# Who are your Six Living Composers?



## 20centrfuge (Apr 13, 2007)

I like to focus on several composers at a time as personal favorites at least until I feel I know their lives and music very well. My opinion of them may change with time, and they might get replaced in my personal hierarchy by someone new, but it gives me some focus for my musical exploration.

For example, in the 20th century, I have my "Midcentury Six" (which are Prokofiev, Barber, Hindemith, Messiaen, Sibelius, and Bartok). I have solidified these six as favorites of that time.

Well, I want to eventually solidify a "Turn of the Century Six" as well: *SIX living composers who were at least alive and composing on 01/01/2000.

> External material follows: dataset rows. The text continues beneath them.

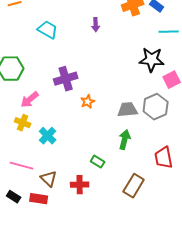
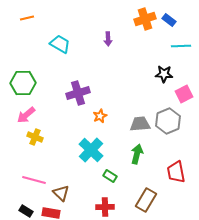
black star: (152, 60) -> (164, 74), size x0.7
pink arrow: (30, 100) -> (26, 115), moved
cyan cross: (48, 136) -> (91, 150), moved, size x1.4
red cross: (80, 185) -> (105, 207), moved

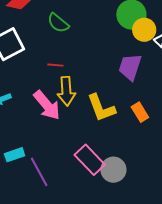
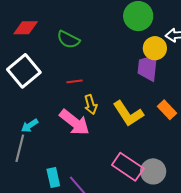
yellow circle: (144, 30) -> (155, 48), moved
yellow arrow: (66, 91) -> (91, 105), size x0.7
cyan rectangle: (15, 155) -> (53, 178), turned -72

I'm hoping to hear your thoughts on who are the best living (or recently living) composers. Whose music has the depth and breadth to be revered in 50, 100, or even 200 years?*

I feel like Wolfgang Rihm, Thomas Adès, John Adams are three in my lineup but the other three are totally up in the air.

...and yes, I'm a nerd.


----------



## Art Rock (Nov 28, 2009)

Definitely Gubaidulina, Gorecki, John Adams and Rautavaara. For the other two names many candidates.


----------



## Portamento (Dec 8, 2016)

Like Art Rock, I can solidify four (Saariaho, Boulez, Harvey, and Gubaidulina) but the rest is a toss-up.


----------



## StDior (May 28, 2015)

My six favorites composer who lived in 2000: Ligeti, Boulez, Stockhausen, Xenakis, Gubaidulina, Lachenmann.
Six favorite living composers: Gubaidulina, Lachenmann, Saariaho, Georg Friedrich Haas, Kurtag, Norgard.


----------



## mmsbls (Mar 6, 2011)

I guess I would pick:

John Adams
Thomas Ades
Hans Abrahamsen
Steve Reich
Pierre Boulez
Krzysztof Penderecki


----------



## Andolink (Oct 29, 2012)

6 favorite living composers (in no order):

Per Nørgård
Chaya Czernowin
Rebecca Saunders
Harrison Birtwistle
James Dillon
Wolfgang Rihm

and...

these could also make this list depending on which of their pieces I last listened to:

Michael Finnissy
Salvatore Sciarrino
Brian Ferneyhough
Liza Lim
Beat Furrer
Enno Poppe
Hèctor Parra
Simon Holt
Friedrich Cerha
Helmut Lachenmann
Helmut Oehring
etc.
etc.


----------



## Nereffid (Feb 6, 2013)

Hmmm, you've asked two separate questions here because you look for "favourites" and then "best".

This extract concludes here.